But of course, from a pricing and consolidating the tech stack perspective, we've been able to increase our ACV. You would've seen this quarter, too because what's happening the CIOs and the CFOs are now more thoughtful about, "Why do I need this LMS that does employee education, but I have this LMS that does customer education?" And that's where we've been a bit more, targeted in consolidating that on the onset and lifting our ACV in the last two years. That's just the market has changed that way.
Got it. And one on macro, when you think about the last couple of years, definitely some headwinds there that maybe have met some reprioritization around skills and AI and learning. So how would you assess the current macro backdrop? And maybe there's two different answers between SMB and enterprise.
Yeah. I will start with saying, listen, in our world, part of it's we deprioritize to an extent, but also part of it is that the in the world of learning, SMB customer is the one that's more macrosensitive, budget sensitive. And we have, I'm not saying that's been an area that, you know, we continue to participate, but I would say that's where the weakness is. Where we saw strength in the last 2023 fiscal year, as you would've seen, was mid market and large enterprises. There are significant themes, and learning is integral because, one, you have, you know, from an employee-based perspective, that productivity gains are only gonna come from products like ours, from enhancing what employees are doing or customers and partners are doing.

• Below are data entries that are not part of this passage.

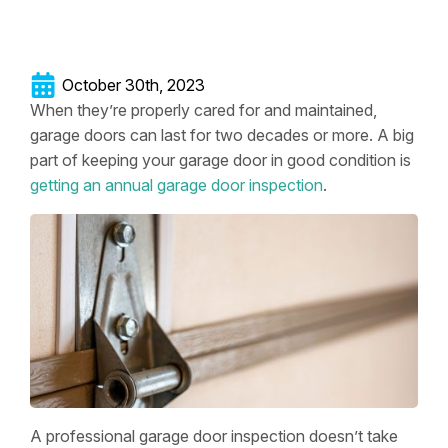
October 30th, 2023
When they’re properly cared for and maintained,
garage doors can last for two decades or more. A big
part of keeping your garage door in good condition is
getting an annual garage door inspection
.
A professional garage door inspection doesn’t take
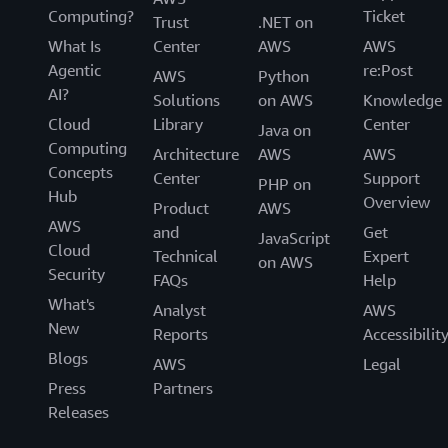
Computing?
Ticket
Trust
.NET on
What Is
Center
AWS
AWS
Agentic
re:Post
AWS
Python
AI?
Solutions
on AWS
Knowledge
Cloud
Library
Center
Java on
Computing
Architecture
AWS
AWS
Concepts
Center
Support
PHP on
Hub
Overview
Product
AWS
AWS
and
Get
JavaScript
Cloud
Technical
Expert
on AWS
Security
FAQs
Help
What's
Analyst
AWS
New
Reports
Accessibilit
Blogs
AWS
Legal
Press
Partners
Releases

So, we are, you know, if you take content as an example, you know, Docebo Shape is a content automation module which creates content. You know, effectively, what you're doing in that case is instead of paying $X million for employees and outside providers, you're automating creation of content at one-fifth, one-sixth the cost of instead of paying a consulting agency. And so you're effectively reducing costs, or you're being able to manage higher productivity from an employee-based perspective. And that's been a bigger problem to solve. And then there's themes that are playing out across multiple spectrums. Customer education is huge because that drives higher product adoption and higher usability.

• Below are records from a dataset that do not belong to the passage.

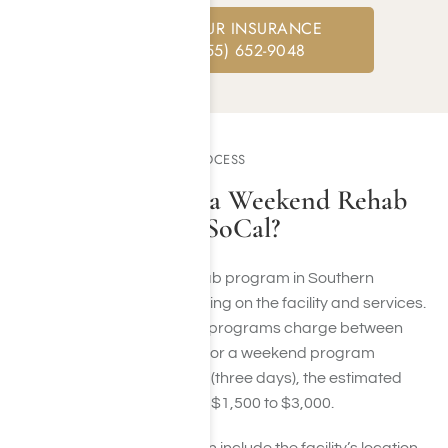
CHECK YOUR INSURANCE
CALL: (855) 652-9048
PROGRAM COST AND PROCESS
How Much Does a Weekend Rehab
Program Cost in SoCal?
The cost of a weekend rehab program in Southern
California can vary depending on the facility and services.
Typically, residential rehab programs charge between
$500 and $1,000 per day. For a weekend program
spanning Friday to Sunday (three days), the estimated
total cost could range from $1,500 to $3,000.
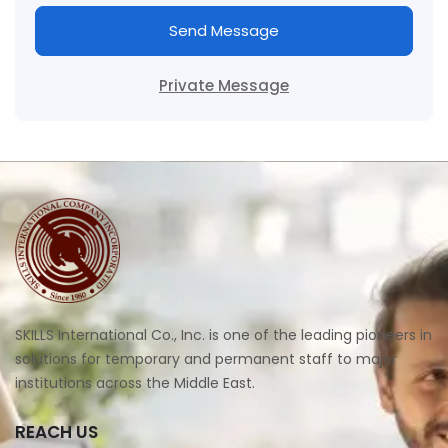
Send Message
Private Message
SKILLS International Co., Inc. is one of the leading pioneers in
solutions for temporary and permanent staff to major
institutions across the Middle East.
REACH US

Customers are looking at that and saying, "Well, why am I not driving? Why don't I have" like, if you looked at customer education five years ago, you on LinkedIn as a role, head of customer education, you wouldn't. You would find that this theme has played dramatically because now customer academies drive product adoption. And so that's those type of themes and onshoring and multiple industries are giving us the, you know, some benefit at the mid- to large-enterprise to penetrate better. I will say that as you move forward, one thing I will highlight, this macro question. This is my personal belief, that the rates that are being cut and the macro improving won't necessarily change the buyer behavior in the next two to three years.
If you look at it from my seat, you have to demonstrate value, ROI, how quickly you can actually help the customer. Because if you don't do that, they're not just gonna loosen their wallets because the rates got cut. The buyer behavior has changed dramatically. And the last two years has clearly shown that ROI-driven fast enablement at the customer level. If you can't demonstrate that, you're just gonna get kicked out by the CFO or the CIO's office.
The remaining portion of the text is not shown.